While the offseason has another month to go, it’s safe to say that offseason personnel and coaching moves are pretty much over. There might be a minor trade or a waiver wire pickup here or there but the cake is mostly baked.
So before training camp starts, let’s take a look back at the five biggest moves of the offseason. We’ll count them down in order of how important they were. Today, we look at the hiring of Raheem Morris.
Usually, when a team has 11 wins over two seasons there are some changes made to the coaching staff. One happened by attrition as linebackers coach Lou Spanos left after the season to become the defensive coordinator at UCLA. But there were more to come.
In Tampa, the Bucs fired head coach Raheem Morris hours after their season ended with their 10th straight loss. He had gone straight from defensive backs coach to head coach at the age of 32 and that appeared to be too much of a leap for Morris.
But he was an excellent position coach and possibly was ready to be a defensive coordinator. And he let it be known that he was not interested in taking any time off. Morris interviewed with the Vikings and Redskins within days of being fired.
Morris signed with the Redskins as their secondary coach on Jan. 11 (although the team did not formally announce the move until Jan. 23). There are reports the the Vikings offered him their defensive coordinator job the day after the signed on with the Redskins. Although the Redskins likely would have let him out of his contract in order to take the coordinator position, he elected to stick with his commitment to the Redskins.
As the news of Morris’ hiring came out it was reported that the Redskins had fired two coaches. Safeties coach Brian Jackson and wide receivers coach Keenan McCardell were shown the door.
The departure of Jackson still left an awkward situation for the Redskins. Bob Slowik, a longtime assistant under Mike Shanahan, was the cornerbacks coach. The secondary had been split between two coaches since Joe Gibbs’ second stint as head coach. But just working as the safeties coach was too big a step down for Morris.

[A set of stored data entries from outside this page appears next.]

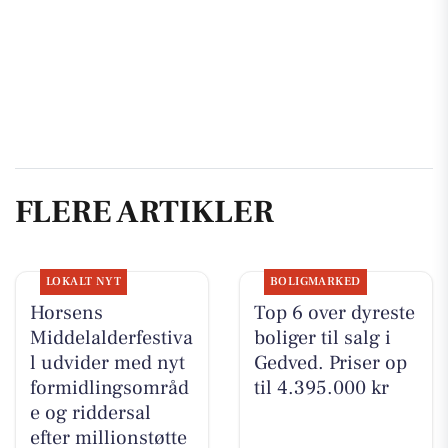
FLERE ARTIKLER
LOKALT NYT
BOLIGMARKED
Horsens
Top 6 over dyreste
Middelalderfestiva
boliger til salg i
l udvider med nyt
Gedved. Priser op
formidlingsområd
til 4.395.000 kr
e og riddersal
efter millionstøtte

The solution was to move Slowik to coach the linebackers in place of the departed Spanos and put the entire secondary under Morris.
Morris has already brought some fire and enthusiasm to the field and he routinely talks trash with offensive coordinator Kyle Shanahan. That’s all well and good but his main job is to coach up a secondary that routinely is among the league’s worst in interceptions and has some issues with tackling from time to time. With the Redskins facing Eli Manning, Mike Vick, and Tony Romo twice a year (along with top-notch receivers on those teams) as well as seeing the likes of Drew Brees, Matt Ryan, and Ben Roethlisberger on their schedule, solid secondary play is vital.
Morris and the Redskins have an agreement that he can take a defensive coordinator position next year if he is offered one. Turning around Washington’s secondary would be a nice feather in his cap if he wants to move back up the coaching ladder.